Children are increasingly being removed from English classrooms, with official figures released today showing suspensions trebling in a decade.
While the number of suspensions had been rising steadily since 2013, this has accelerated since the pandemic, reaching 955,000 in the 2023/24 school year.


The Department for Education figures show most suspensions were at secondary level.
But suspensions at primary age were rising fastest, with 104,000 suspensions in the most recent year, up 24 percent on the year before.
Permanent exclusions have also risen steeply, up by 16 percent in a year. There were 10,900 exclusions across England in 2023/24, with 70 children aged four or under among those removed from their schools.
Why are more children being suspended or excluded from school?
The new figures show the most common reasons for suspensions in England were “persistent disruptive behaviour”, followed by verbal abuse or threatening behaviour against an adult and physical assault against a pupil.
FactCheck has previously revealed a rise in attacks on teachers reported by schools across Great Britain.
But there are also concerns about some pupils not getting the extra support they need.
Children with special educational needs (SEN) are three times more likely to be suspended than their classmates, the figures show.
And children from deprived backgrounds – those eligible for free school meals – are four times more likely to be suspended than their classmates.
A total of 341,000 children across England were suspended at least once in 2023/24, the figures show, with many facing multiple suspensions. More than 100,000 pupils missed more than a week of school as a result.
Charities have called on the government to do more to support the most vulnerable pupils.
Sophie Schmal, director of early intervention charity Chance UK, told FactCheck: “When you have children as young as five and six years old being permanently excluded from school then clearly something is going very wrong.
“Every day, we see children and families being let down by a system that is failing to support them early enough.”
Mission 44, the education charity founded by Formula One driver Sir Lewis Hamilton, said disadvantaged children were being sent home rather than supported.
Its chief executive, Jason Arthur, said: “This crisis demands urgent, targeted investment and bold political will.”
Early education minister Stephen Morgan said the government’s “Plan for Change” was “tackling the root causes of poor behaviour, including by providing access to mental health support in every school”.

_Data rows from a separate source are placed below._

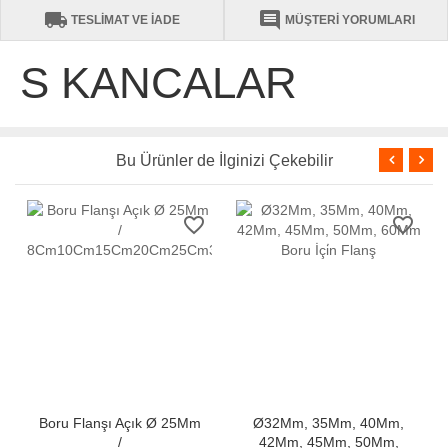
local_shipping
comment
TESLİMAT VE İADE
MÜŞTERİ YORUMLARI
S KANCALAR
Bu Ürünler de İlginizi Çekebilir
favorite_border
favorite_border
Boru Flanşı Açık Ø 25Mm
Ø32Mm, 35Mm, 40Mm,
/
42Mm, 45Mm, 50Mm,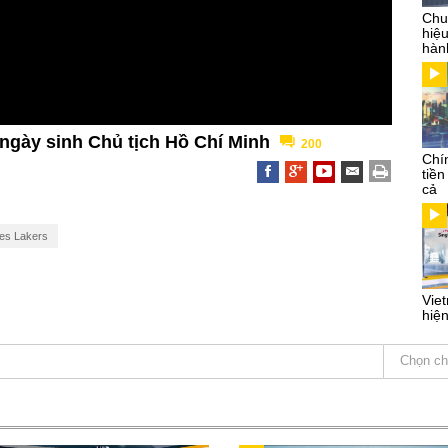
Chu
hiệ
hàn
 ngày sinh Chủ tịch Hồ Chí Minh
200
Chí
tiền
cả
es Lakers
Vie
hiện
Chọn ch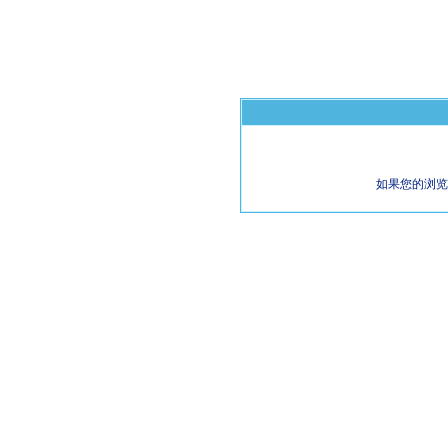
如果您的浏览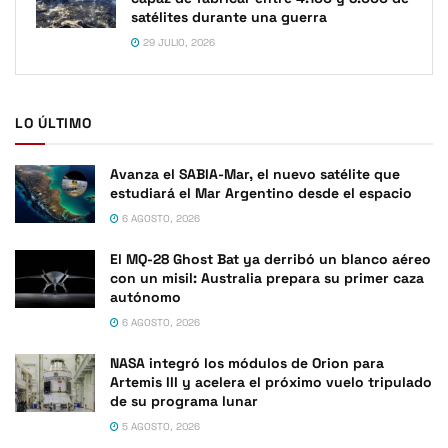
satélites durante una guerra
29 JULIO, 2026
LO ÚLTIMO
Avanza el SABIA-Mar, el nuevo satélite que
estudiará el Mar Argentino desde el espacio
6 AGOSTO, 2026
El MQ-28 Ghost Bat ya derribó un blanco aéreo
con un misil: Australia prepara su primer caza
autónomo
6 AGOSTO, 2026
NASA integró los módulos de Orion para
Artemis III y acelera el próximo vuelo tripulado
de su programa lunar
5 AGOSTO, 2026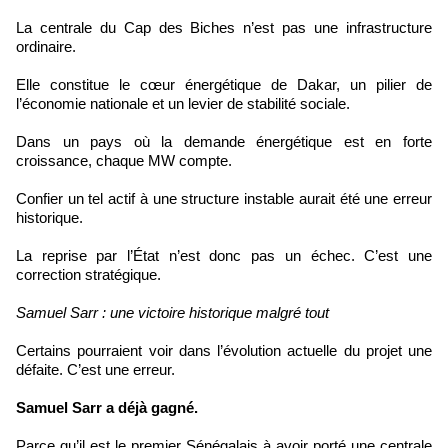
La centrale du Cap des Biches n’est pas une infrastructure
ordinaire.
Elle constitue le cœur énergétique de Dakar, un pilier de
l’économie nationale et un levier de stabilité sociale.
Dans un pays où la demande énergétique est en forte
croissance, chaque MW compte.
Confier un tel actif à une structure instable aurait été une erreur
historique.
La reprise par l’État n’est donc pas un échec. C’est une
correction stratégique.
Samuel Sarr : une victoire historique malgré tout
Certains pourraient voir dans l’évolution actuelle du projet une
défaite. C’est une erreur.
Samuel Sarr a déjà gagné.
Parce qu’il est le premier Sénégalais à avoir porté une centrale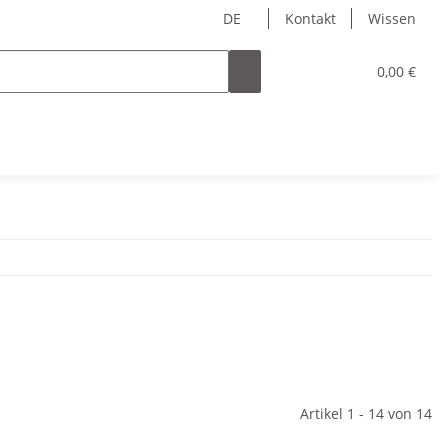
DE
Kontakt
Wissen
0,00 €
Artikel 1 - 14 von 14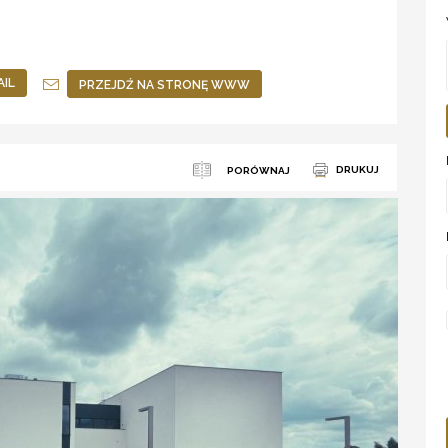
AIL
PRZEJDŹ NA STRONĘ WWW
DRUKUJ
PORÓWNAJ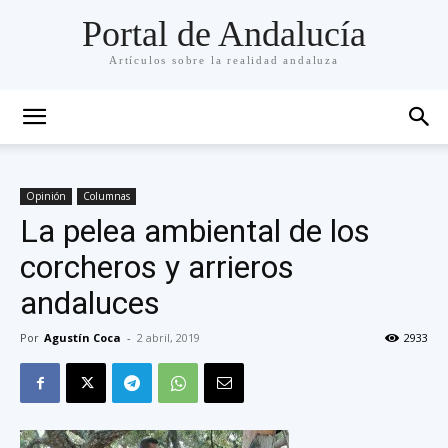
Portal de Andalucía
Artículos sobre la realidad andaluza
Opinión
Columnas
La pelea ambiental de los
corcheros y arrieros
andaluces
Por
Agustín Coca
-
2 abril, 2019
2933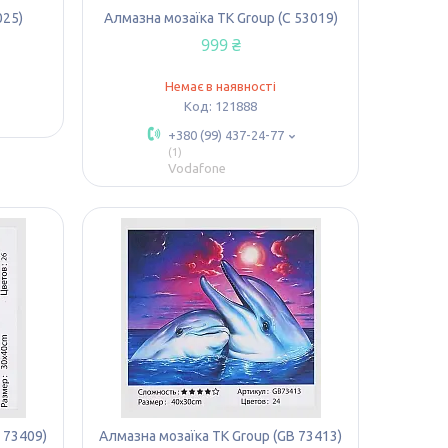
025)
Алмазна мозаїка TK Group (C 53019)
999 ₴
Немає в наявності
121888
+380 (99) 437-24-77
1
Vodafone
 73409)
Алмазна мозаїка TK Group (GB 73413)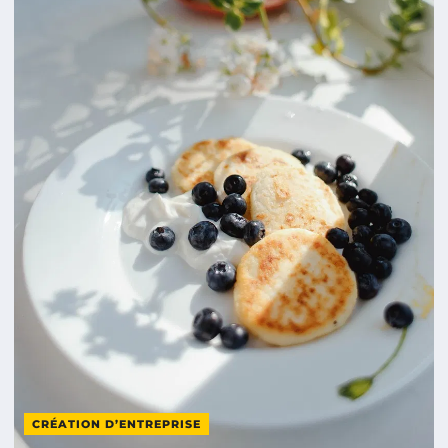
CRÉATION D’ENTREPRISE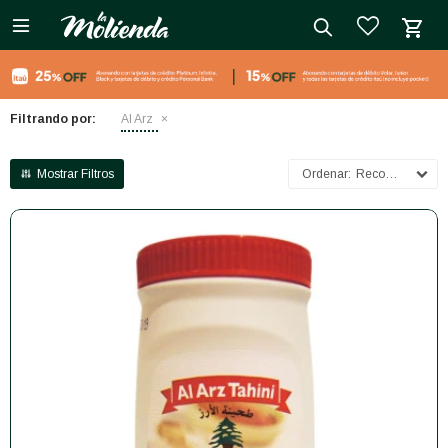

close
Filtrando por:
Al Arz
Recomendados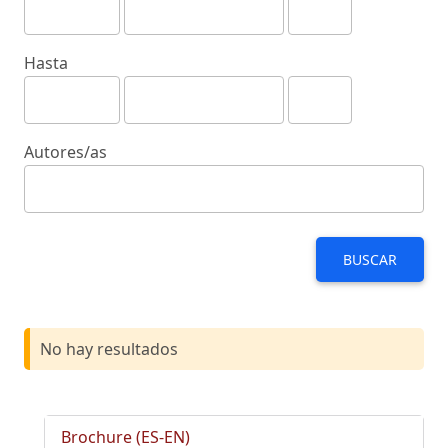
Hasta
Autores/as
BUSCAR
No hay resultados
Brochure (ES-EN)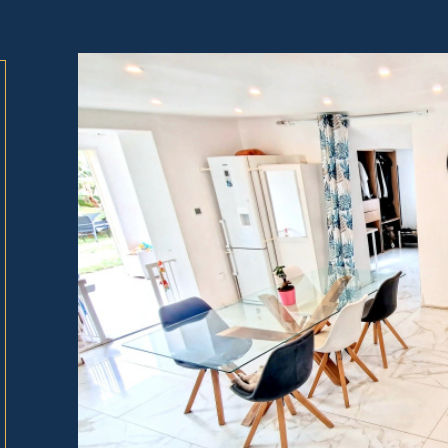
tionner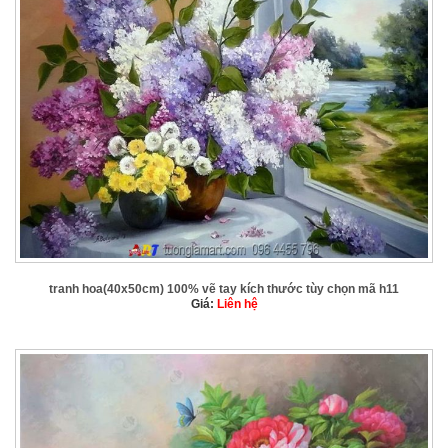
tranh hoa(40x50cm) 100% vẽ tay kích thước tùy chọn mã h11
Giá:
Liên hệ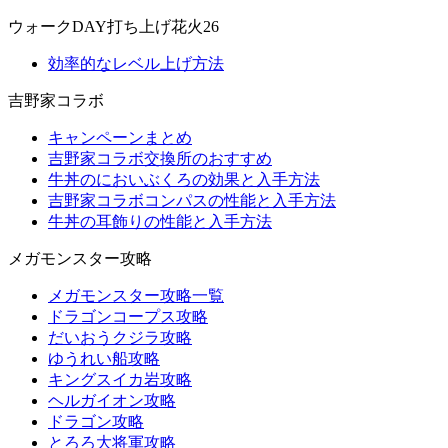
ウォークDAY打ち上げ花火26
効率的なレベル上げ方法
吉野家コラボ
キャンペーンまとめ
吉野家コラボ交換所のおすすめ
牛丼のにおいぶくろの効果と入手方法
吉野家コラボコンパスの性能と入手方法
牛丼の耳飾りの性能と入手方法
メガモンスター攻略
メガモンスター攻略一覧
ドラゴンコープス攻略
だいおうクジラ攻略
ゆうれい船攻略
キングスイカ岩攻略
ヘルガイオン攻略
ドラゴン攻略
とろろ大将軍攻略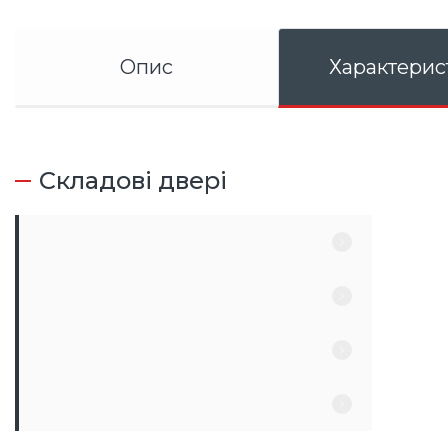
Опис
Характерис
Складові двері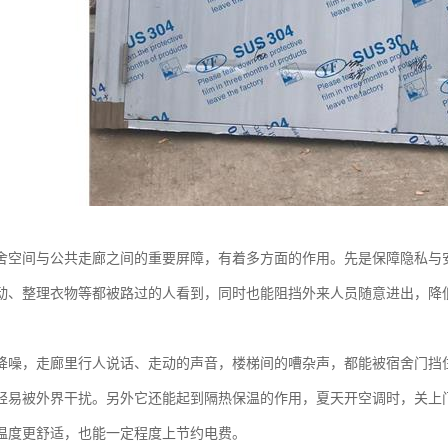
舍空间与公共走廊之间的重要屏障，有着多方面的作用。先是保障隐私与
动、整理衣物等都被路过的人看到，同时也能阻挡外来人员随意进出，降
降噪，走廊里行人说话、走动的声音，楼梯间的嘈杂声，都能被宿舍门挡
轻易被外界干扰。另外它还能起到隔热保温的作用，夏天开空调时，关上
温度更舒适，也能一定程度上节约电费。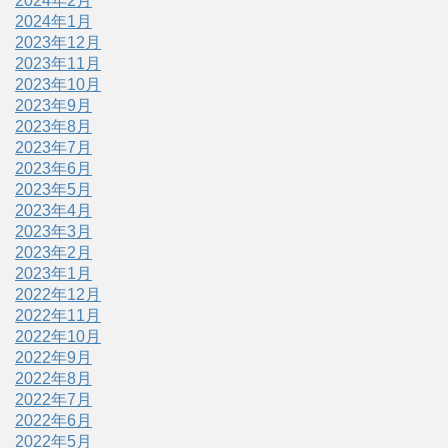
2024年2月
2024年1月
2023年12月
2023年11月
2023年10月
2023年9月
2023年8月
2023年7月
2023年6月
2023年5月
2023年4月
2023年3月
2023年2月
2023年1月
2022年12月
2022年11月
2022年10月
2022年9月
2022年8月
2022年7月
2022年6月
2022年5月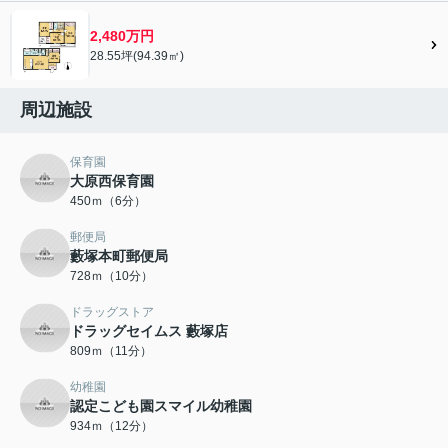
2,480万円
28.55坪(94.39㎡)
周辺施設
保育園
大原西保育園
450ｍ（6分）
郵便局
藪塚本町郵便局
728ｍ（10分）
ドラッグストア
ドラッグセイムス 藪塚店
809ｍ（11分）
幼稚園
認定こども園スマイル幼稚園
934ｍ（12分）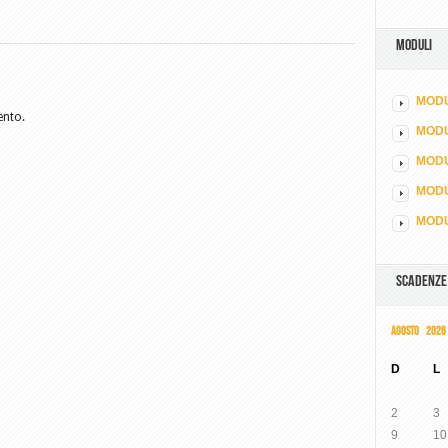
MODULI
MODU
ento.
MOD
MODU
MODU
MODU
SCADENZE
AGOSTO 2026
D
L
2
3
9
10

He said new Attendance and Behaviour Hubs will directly support the 500 schools that need the most help and the Government was “continuing to listen to parents as we reform the SEND system”.
How does England compare with Wales, Northern Ireland and Scotland?
Wales and Northern Ireland have also seen suspensions rise over the past decade, although rates remain lower than in England.
There’s a different picture emerging in Scotland, where the Scottish government has a sometimes-controversial policy to use exclusions only as a “last resort”, concerned about the effect they can have on excluded children.
First minister John Swinney MSP told First Minister’s Questions last month that exclusions can have “negative consequences”.
Scotland only publishes exclusion figures every other year and is not expected to release any this year.
But data for the school year 2022/23 show suspensions in Scotland fell by 47 percent – nearly half – in 10 years.
Permanent exclusions that year? Just one.